The second ambition that we have is to ensure that by the end of this decade every school in the land will have access to green-field sporting facilities. They may not necessarily be unique to that particular school. I can’t guarantee that; in some parts of the country that would be a reckless promise that we couldn’t necessarily keep but we can, I think, be certain that we will be able to provide green-field sporting facilities with access for every school by the end of this decade and I think that would make a great difference.

We will be relying on help from many other people. You can’t prescribe this by diktat, you can’t write it into legislation. We will need the help and support first and foremost of teachers and volunteers who will help us with, our initiatives in and around schools; we will need the Support of the clubs and we will need the support which I have no doubt will be forthcoming of many of our leading sporting figures to set an example about what actually can be done.

That is what we are about.
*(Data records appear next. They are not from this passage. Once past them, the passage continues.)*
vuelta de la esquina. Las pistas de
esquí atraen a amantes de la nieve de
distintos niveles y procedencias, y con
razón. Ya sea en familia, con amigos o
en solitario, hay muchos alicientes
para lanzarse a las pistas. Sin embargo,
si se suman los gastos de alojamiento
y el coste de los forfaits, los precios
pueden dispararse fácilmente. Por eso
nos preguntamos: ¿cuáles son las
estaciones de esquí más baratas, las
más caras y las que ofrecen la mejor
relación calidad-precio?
I think this is an initiative that is long overdue but it isn’t an initiative that could possibly have been carried through until and unless we had access to the sort of funding that has been unleashed by the successful establishment of the national lottery. That is established, it looks secure, the resources look certain, we have started to lay the plans down.

There is just one other thing that I wish to say. I said a moment ago that this isn’t a one-off initiative and for those here from sports governing bodies let me tell you one part of the initiative that perhaps you don’t yet know: what we will be asking you to do is to draw up a ten-year plan for the development of your sport, how you see it developing, what facilities you need, what opportunities exist, how you involve the youngsters, where there is a shortfall in different parts of the country, what are the opportunities for sporting excellence in your particular discipline and we will be bringing those together and I hope that Virginia and lain Sproat – perhaps with a little help from me – can publish round about this time next year another White Paper on sport that will set out the road to excellence over the next decade against the backcloth of the decisions that we have made in the documents that are published today.
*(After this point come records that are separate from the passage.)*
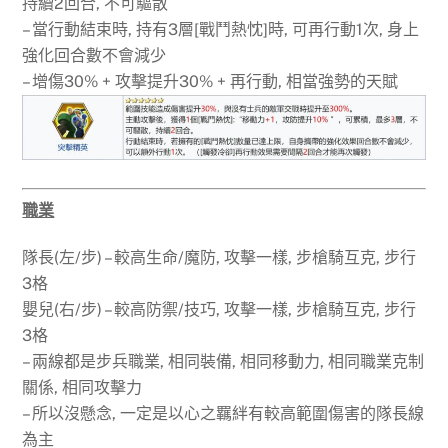
持續2回合, 不可驅散
– 當行動結束時, 持有3層[戰鬥熱忱]時, 可再行動1次, 身上
強化回合數不會減少
– 增傷30% + 攻擊提升30% + 再行動, 相當強勢的天賦
職業
隊長(左/步) – 較高生命/魔防, 攻擊一樣, 步槍騎互克, 步行
3格
嬰兒(右/步) – 較高防禦/技巧, 攻擊一樣, 步槍騎互克, 步行
3格
– 兩線都是步兵職業, 相同裝備, 相同移動力, 相同職業克制
關係, 相同攻擊力
– 所以沒懸念, 一定是以心之羈絆有較高範圍傷害的隊長線
為主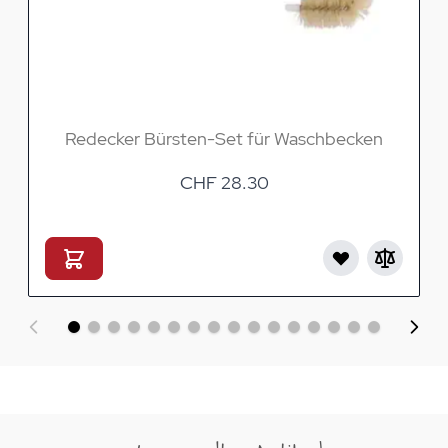
Redecker Bürsten-Set für Waschbecken
CHF 28.30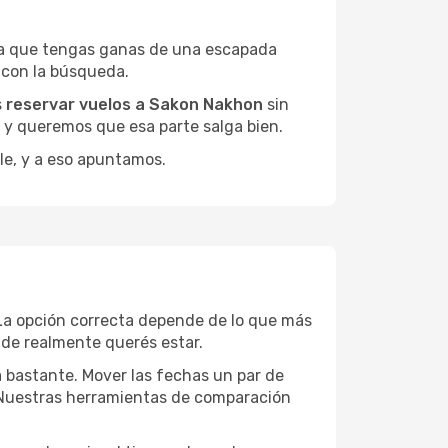
ea que tengas ganas de una escapada
 con la búsqueda.
s
reservar vuelos a Sakon Nakhon
sin
, y queremos que esa parte salga bien.
le, y a eso apuntamos.
La opción correcta depende de lo que más
onde realmente querés estar.
a bastante. Mover las fechas un par de
a. Nuestras herramientas de comparación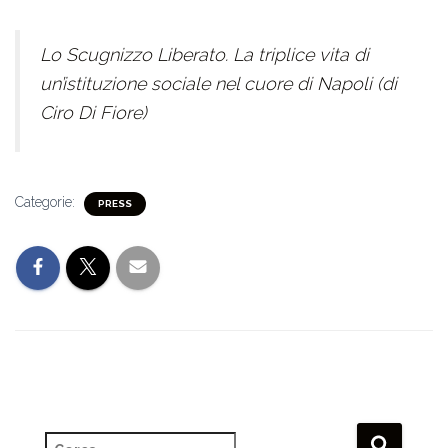
Lo Scugnizzo Liberato. La triplice vita di
un’istituzione sociale nel cuore di Napoli (di
Ciro Di Fiore)
Categorie:
PRESS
That is what we plan. I should offer you lain Sproat’s apologies for not being here. He has been one of the main architects of this policy and the only reason he is not here is that ill luck being what it is, Iain is actually on the floor of the House of Commons at the moment piloting through the Olympic Rings Bill and very probably listening to speeches that need not be made offering support for a policy that is undoubtedly right when I am sure in his heart he would rather have rolled up that business and be here with us. I hope he will soon be able to join us.

Can I just finally thank you for being here. Everyone here in their own way, whether a sports administrator, a sportsman, a representative of the teacher unions, someone from the voluntary sector or our colleagues from journalism has a special role to play. I hope what we are seeking to do will get the widest possible publicity. I hope so for this reason above all: we need the help of literally thousands upon thousands of people who are out there who love sport who I believe will offer their help if they believe there is something that will come out at the other end of it. I believe we have something that will come out at the other end. We need the publicity to bring forward the help.

Thank you for being here this morning. Please feel in no hurry to leave. You are very welcome to stay for – I was going to say for as long as you wish but there are limits – and if any of you do wish to take the opportunity of a tour through the cabinet room or the state rooms upstairs we will have guides able to take you in the next few minutes. Thank you for coming. [Applause].